• Task requirements:
Find the word "клапаны" in the material below and gather every line that contains it.

------------------------------------

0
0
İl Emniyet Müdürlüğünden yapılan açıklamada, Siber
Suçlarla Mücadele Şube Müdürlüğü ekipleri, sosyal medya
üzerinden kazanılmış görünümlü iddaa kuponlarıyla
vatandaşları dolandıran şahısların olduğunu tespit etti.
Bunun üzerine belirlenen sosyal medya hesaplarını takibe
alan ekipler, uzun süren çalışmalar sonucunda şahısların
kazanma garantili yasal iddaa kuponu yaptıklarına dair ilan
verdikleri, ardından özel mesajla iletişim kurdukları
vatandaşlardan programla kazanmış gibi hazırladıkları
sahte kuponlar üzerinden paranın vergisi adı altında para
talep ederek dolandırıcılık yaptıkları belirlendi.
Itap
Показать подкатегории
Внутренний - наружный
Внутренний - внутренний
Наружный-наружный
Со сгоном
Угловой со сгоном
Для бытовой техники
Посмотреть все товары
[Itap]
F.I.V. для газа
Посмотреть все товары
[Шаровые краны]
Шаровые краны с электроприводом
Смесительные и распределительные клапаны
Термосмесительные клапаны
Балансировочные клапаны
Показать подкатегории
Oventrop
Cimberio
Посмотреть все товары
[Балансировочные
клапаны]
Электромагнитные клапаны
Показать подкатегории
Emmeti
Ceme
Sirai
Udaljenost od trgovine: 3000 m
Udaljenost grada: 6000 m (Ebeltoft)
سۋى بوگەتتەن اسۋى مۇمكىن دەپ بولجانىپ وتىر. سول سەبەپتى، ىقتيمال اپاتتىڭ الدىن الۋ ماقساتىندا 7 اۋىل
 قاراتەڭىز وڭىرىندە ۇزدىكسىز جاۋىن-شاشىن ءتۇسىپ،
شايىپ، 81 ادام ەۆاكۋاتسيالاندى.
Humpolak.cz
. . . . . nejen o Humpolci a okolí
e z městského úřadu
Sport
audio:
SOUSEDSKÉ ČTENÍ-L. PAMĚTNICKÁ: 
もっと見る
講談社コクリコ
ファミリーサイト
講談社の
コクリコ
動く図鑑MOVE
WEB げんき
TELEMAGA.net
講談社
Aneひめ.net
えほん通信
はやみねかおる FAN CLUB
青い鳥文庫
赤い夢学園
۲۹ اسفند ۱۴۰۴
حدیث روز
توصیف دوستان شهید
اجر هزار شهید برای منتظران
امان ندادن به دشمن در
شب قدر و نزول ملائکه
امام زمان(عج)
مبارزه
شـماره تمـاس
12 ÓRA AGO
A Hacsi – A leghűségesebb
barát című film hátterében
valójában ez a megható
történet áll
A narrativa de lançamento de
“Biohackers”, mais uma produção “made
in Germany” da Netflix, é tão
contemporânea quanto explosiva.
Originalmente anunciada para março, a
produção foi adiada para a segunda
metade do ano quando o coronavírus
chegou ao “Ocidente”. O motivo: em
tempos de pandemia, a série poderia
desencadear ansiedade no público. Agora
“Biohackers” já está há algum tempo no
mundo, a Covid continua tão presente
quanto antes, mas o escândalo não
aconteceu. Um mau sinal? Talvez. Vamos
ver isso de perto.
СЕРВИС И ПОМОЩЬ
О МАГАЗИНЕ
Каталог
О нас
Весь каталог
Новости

------------------------------------

• Solution for this problem:
Смесительные и распределительные клапаны
Термосмесительные клапаны
Балансировочные клапаны
клапаны]
Электромагнитные клапаны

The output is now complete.